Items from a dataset
========================================

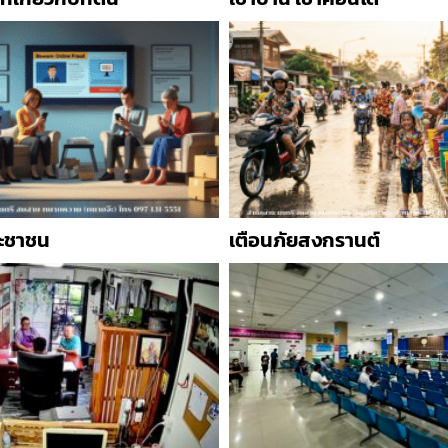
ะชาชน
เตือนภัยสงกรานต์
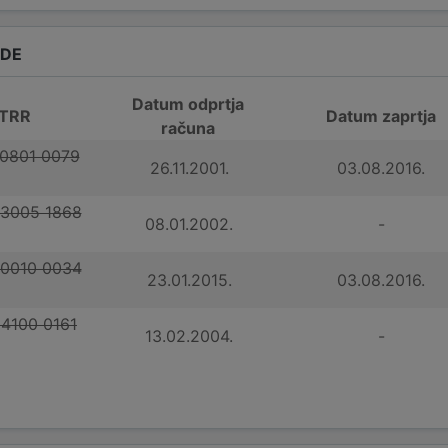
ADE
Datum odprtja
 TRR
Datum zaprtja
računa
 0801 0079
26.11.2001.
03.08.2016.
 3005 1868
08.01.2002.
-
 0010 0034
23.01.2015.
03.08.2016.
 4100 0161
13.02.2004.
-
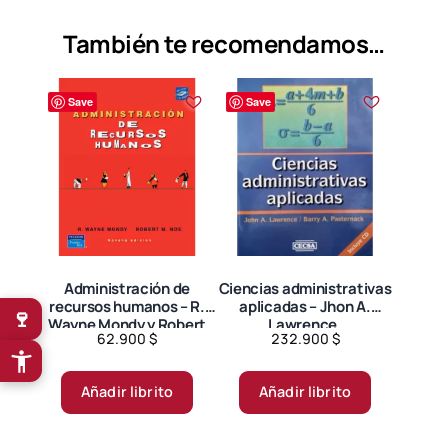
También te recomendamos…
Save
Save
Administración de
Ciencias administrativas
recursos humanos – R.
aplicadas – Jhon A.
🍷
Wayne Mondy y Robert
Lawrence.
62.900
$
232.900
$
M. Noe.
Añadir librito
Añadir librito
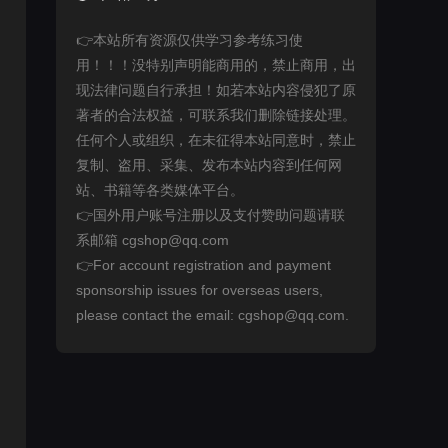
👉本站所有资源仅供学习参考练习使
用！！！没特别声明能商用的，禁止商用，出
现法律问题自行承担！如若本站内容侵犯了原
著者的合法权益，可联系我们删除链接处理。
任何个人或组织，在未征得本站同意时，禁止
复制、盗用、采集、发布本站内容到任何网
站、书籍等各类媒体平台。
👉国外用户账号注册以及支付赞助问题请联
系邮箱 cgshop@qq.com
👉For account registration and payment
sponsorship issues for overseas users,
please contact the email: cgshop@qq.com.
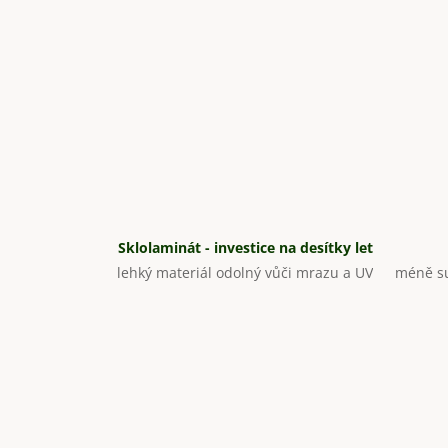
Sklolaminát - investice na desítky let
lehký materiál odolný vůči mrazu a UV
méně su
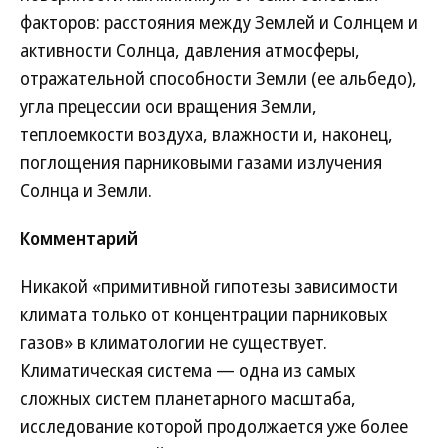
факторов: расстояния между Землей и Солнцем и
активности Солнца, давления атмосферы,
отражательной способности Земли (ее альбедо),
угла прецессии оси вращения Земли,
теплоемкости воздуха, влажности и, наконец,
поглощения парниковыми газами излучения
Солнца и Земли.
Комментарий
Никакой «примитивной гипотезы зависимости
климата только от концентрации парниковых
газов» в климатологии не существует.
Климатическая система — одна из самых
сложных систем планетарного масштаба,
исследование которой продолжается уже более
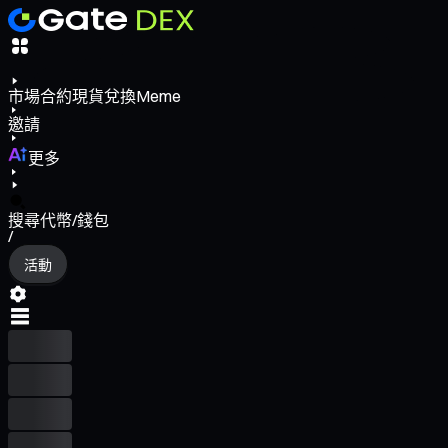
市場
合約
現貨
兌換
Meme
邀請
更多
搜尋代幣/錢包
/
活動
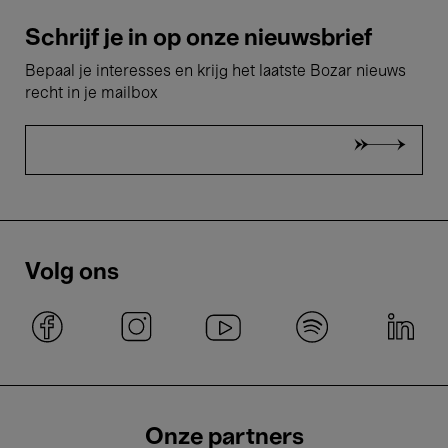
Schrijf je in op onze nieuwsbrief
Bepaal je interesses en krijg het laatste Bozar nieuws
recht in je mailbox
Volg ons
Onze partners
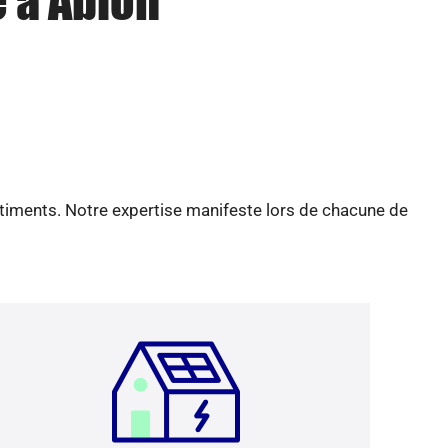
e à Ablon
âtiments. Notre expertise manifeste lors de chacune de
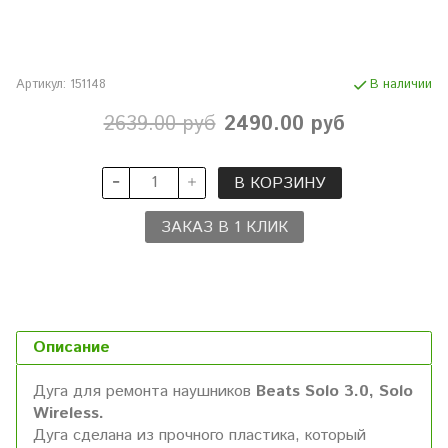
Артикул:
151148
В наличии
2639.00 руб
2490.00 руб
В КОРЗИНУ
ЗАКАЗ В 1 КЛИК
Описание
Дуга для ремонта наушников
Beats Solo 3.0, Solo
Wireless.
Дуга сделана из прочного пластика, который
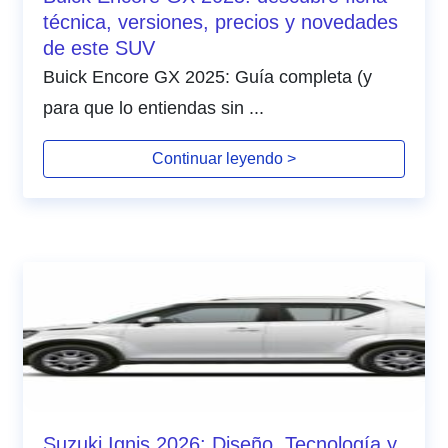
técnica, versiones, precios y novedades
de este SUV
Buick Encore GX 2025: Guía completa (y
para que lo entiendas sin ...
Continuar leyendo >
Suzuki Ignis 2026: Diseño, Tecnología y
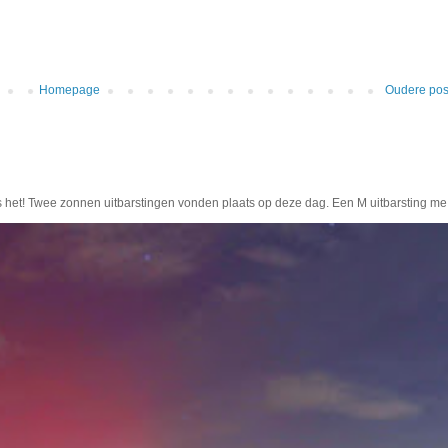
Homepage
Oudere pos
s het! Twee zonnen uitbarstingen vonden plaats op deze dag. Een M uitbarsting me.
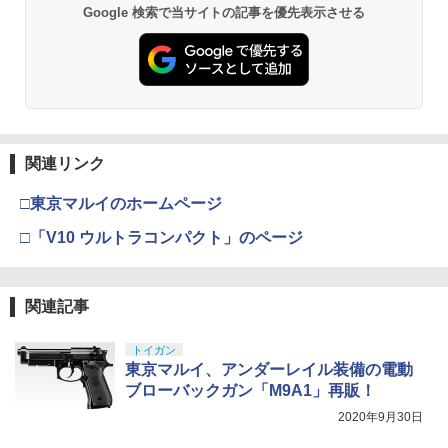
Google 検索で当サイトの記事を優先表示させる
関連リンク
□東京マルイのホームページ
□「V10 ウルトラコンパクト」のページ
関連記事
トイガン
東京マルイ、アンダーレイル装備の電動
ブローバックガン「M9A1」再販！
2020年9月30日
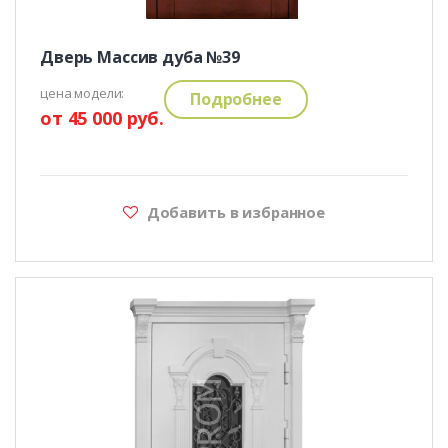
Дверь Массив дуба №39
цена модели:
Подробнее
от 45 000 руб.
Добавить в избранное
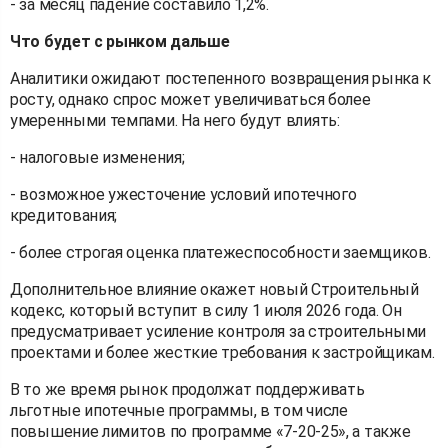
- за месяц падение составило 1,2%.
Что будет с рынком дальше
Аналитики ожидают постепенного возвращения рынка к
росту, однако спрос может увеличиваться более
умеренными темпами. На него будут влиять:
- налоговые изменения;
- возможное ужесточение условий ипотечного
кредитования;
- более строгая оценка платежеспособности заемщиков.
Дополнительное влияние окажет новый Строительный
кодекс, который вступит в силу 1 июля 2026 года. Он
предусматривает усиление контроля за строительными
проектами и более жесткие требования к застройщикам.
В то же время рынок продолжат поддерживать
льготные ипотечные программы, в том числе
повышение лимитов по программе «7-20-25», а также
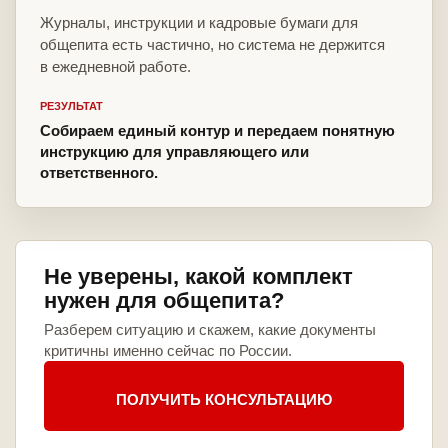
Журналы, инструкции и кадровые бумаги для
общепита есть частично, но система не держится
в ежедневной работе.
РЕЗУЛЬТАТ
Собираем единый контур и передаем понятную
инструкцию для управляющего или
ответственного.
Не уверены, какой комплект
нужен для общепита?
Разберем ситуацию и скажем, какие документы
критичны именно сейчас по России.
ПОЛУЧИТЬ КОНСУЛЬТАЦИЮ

========================================

> Task to carry out
Search the data for "Солнца". Copy every line that has it.

> Task result
активности Солнца, давления атмосферы,
Солнца и Земли.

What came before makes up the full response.